**Exercise aim:** Go through the entries below and tally each line holding the string "Green". Return the number only.
+++ Supplied material +++
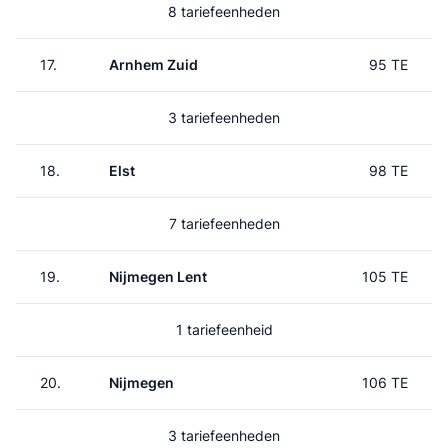
8 tariefeenheden
17.
Arnhem Zuid
95 TE
3 tariefeenheden
18.
Elst
98 TE
7 tariefeenheden
19.
Nijmegen Lent
105 TE
1 tariefeenheid
20.
Nijmegen
106 TE
3 tariefeenheden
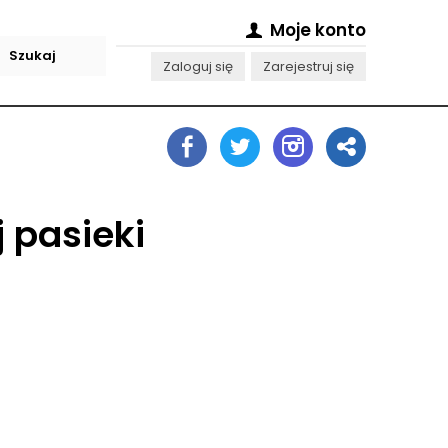
Moje konto
Zaloguj się
Zarejestruj się
j pasieki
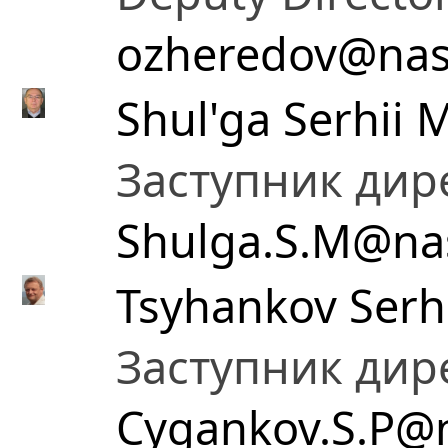
ozheredov@nas
Shul'ga Serhii 
Заступник дир
Shulga.S.M@na
Tsyhankov Serhi
Заступник дир
Cygankov.S.P@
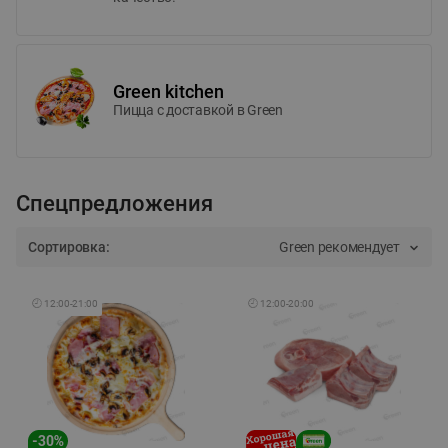
Green kitchen
Пицца c доставкой в Green
Спецпредложения
Сортировка:
Green рекомендует
🕘
12:00
-
21:00
🕘
12:00
-
20:00
-
30
%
+++
**Answer to the exercise:** 3